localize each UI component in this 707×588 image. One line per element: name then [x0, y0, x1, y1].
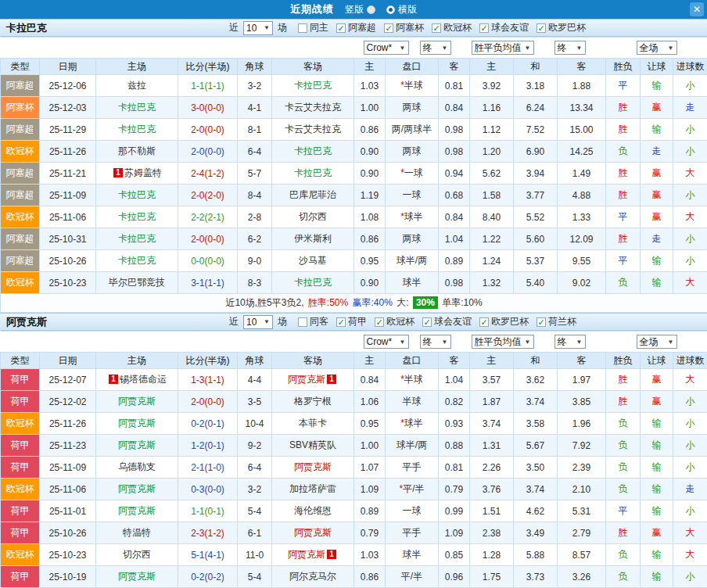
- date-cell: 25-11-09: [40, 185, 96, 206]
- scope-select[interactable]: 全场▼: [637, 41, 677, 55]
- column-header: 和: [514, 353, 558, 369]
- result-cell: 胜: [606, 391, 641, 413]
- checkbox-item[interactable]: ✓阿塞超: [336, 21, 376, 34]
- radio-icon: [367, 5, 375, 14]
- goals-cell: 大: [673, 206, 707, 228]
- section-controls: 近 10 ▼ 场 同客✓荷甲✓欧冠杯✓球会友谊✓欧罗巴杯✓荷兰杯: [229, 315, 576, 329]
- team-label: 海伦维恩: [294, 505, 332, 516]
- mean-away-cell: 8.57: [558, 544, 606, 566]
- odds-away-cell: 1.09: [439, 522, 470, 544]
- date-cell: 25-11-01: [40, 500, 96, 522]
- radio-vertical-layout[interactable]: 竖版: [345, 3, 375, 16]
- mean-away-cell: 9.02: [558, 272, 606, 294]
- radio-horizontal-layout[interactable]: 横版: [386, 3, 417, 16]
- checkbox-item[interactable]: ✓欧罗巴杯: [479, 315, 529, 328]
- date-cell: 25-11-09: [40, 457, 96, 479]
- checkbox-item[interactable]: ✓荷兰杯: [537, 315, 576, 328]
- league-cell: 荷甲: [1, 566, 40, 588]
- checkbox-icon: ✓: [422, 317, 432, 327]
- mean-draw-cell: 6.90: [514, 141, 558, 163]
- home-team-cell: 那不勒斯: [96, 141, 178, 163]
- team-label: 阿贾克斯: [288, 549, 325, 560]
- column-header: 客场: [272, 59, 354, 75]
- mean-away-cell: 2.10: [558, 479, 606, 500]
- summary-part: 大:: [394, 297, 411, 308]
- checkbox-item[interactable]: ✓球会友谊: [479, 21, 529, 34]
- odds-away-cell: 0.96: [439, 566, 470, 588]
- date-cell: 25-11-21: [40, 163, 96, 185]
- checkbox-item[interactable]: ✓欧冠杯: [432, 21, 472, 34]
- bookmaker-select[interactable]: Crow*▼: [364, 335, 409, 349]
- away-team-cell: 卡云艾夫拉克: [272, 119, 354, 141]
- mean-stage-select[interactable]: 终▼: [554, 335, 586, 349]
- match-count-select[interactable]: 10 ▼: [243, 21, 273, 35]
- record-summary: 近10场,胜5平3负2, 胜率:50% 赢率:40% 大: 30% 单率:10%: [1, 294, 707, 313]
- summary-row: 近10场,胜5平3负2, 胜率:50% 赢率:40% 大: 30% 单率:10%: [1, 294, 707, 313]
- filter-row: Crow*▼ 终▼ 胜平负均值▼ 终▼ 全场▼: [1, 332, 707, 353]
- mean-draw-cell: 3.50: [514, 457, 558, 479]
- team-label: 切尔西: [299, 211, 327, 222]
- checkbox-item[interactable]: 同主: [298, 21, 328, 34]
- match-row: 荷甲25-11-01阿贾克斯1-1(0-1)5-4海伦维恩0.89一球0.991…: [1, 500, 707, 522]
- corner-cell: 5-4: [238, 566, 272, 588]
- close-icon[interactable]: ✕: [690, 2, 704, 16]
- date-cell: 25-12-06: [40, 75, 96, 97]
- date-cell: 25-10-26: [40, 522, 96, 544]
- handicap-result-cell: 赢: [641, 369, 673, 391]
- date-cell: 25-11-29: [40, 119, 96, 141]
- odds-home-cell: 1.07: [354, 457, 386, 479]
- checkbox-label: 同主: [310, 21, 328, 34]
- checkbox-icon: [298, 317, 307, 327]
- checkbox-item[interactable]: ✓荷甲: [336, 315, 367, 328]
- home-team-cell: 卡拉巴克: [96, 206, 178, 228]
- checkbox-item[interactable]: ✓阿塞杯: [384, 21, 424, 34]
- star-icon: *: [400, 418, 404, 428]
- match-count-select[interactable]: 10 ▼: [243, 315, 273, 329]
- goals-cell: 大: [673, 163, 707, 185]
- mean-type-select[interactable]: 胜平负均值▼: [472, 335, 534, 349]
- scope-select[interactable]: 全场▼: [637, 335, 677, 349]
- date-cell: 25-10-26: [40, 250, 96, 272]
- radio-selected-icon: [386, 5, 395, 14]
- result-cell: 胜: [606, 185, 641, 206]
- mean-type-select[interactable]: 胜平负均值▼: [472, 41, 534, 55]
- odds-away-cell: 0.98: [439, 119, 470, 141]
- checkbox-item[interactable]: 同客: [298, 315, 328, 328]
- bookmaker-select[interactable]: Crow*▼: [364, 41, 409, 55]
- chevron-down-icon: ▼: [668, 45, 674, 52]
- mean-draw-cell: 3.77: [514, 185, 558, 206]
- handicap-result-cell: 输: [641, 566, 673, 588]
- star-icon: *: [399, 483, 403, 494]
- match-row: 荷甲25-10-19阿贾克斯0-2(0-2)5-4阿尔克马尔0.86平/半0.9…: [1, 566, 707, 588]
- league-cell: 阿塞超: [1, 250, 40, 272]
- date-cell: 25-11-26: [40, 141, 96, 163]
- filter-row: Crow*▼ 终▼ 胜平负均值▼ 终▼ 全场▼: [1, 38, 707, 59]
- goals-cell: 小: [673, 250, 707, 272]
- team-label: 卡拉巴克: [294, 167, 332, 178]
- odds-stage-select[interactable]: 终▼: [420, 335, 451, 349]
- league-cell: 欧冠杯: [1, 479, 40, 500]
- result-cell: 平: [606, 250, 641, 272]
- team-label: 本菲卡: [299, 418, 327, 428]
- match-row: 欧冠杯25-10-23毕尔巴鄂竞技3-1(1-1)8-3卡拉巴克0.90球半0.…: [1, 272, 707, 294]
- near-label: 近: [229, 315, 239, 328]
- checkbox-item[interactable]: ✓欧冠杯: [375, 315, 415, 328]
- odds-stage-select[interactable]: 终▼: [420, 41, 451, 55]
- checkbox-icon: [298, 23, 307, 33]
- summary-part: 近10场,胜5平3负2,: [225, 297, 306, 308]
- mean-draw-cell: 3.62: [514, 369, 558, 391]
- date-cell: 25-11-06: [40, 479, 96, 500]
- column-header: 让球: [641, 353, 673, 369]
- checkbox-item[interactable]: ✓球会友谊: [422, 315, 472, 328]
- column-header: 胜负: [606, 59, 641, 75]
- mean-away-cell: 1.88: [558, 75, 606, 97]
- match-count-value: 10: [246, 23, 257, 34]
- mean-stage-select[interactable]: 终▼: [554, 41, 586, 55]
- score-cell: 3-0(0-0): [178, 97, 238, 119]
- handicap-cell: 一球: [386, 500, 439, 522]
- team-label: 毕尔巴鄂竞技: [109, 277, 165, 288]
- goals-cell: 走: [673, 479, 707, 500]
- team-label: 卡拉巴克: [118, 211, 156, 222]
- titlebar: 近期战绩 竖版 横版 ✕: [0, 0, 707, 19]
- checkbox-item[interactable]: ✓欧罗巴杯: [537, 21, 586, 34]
◆ ◆ ◆ ◆ ◆ ◆ ◆
> Exercise objective:
In the records above, how many lines include "scope"? Answer with the number alone.

> Task solution:
2